Generative AI–driven semantic communication systems are vulnerable to backdoor attacks during training, leading to maliciously triggered inference. To address this, we propose a model-agnostic, modality-agnostic backdoor detection method that requires no architectural modification or reliance on specific data modalities (e.g., image–text pairs). Our core innovation lies in modeling semantic feature space shifts via semantic embedding similarity metrics integrated within an adaptive thresholding detection framework, enabling robust identification of backdoor samples. Experiments across diverse scenarios demonstrate that our method consistently outperforms existing approaches in both detection accuracy and recall. It exhibits strong robustness against varying poisoning ratios and—critically—introduces zero performance degradation on clean samples during inference.

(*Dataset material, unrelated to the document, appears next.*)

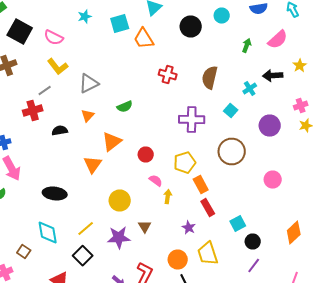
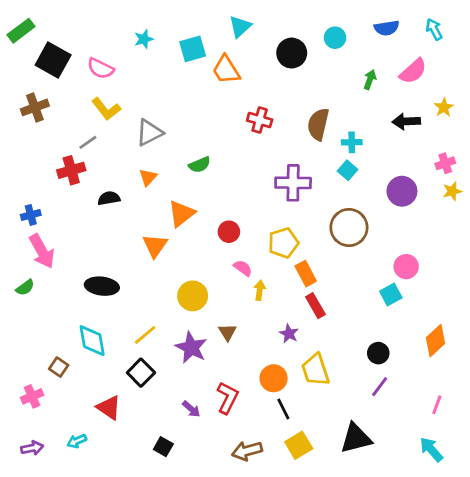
cyan cross: (250, 88) -> (352, 142), moved, turned 32
cyan square: (238, 224) -> (391, 294), moved
purple star: (119, 238) -> (191, 348), turned 30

Semantic communication systems, which leverage Generative AI (GAI) to transmit semantic meaning rather than raw data, are poised to revolutionize modern communications. However, they are vulnerable to backdoor attacks, a type of poisoning manipulation that embeds malicious triggers into training datasets. As a result, Backdoor attacks mislead the inference for poisoned samples while clean samples remain unaffected. The existing defenses may alter the model structure (such as neuron pruning that potentially degrades inference performance on clean inputs, or impose strict requirements on data formats (such as ``Semantic Shield"that requires image-text pairs). To address these limitations, this work proposes a defense mechanism that leverages semantic similarity to detect backdoor attacks without modifying the model structure or imposing data format constraints. By analyzing deviations in semantic feature space and establishing a threshold-based detection framework, the proposed approach effectively identifies poisoned samples. The experimental results demonstrate high detection accuracy and recall across varying poisoning ratios, underlining the significant effectiveness of our proposed solution.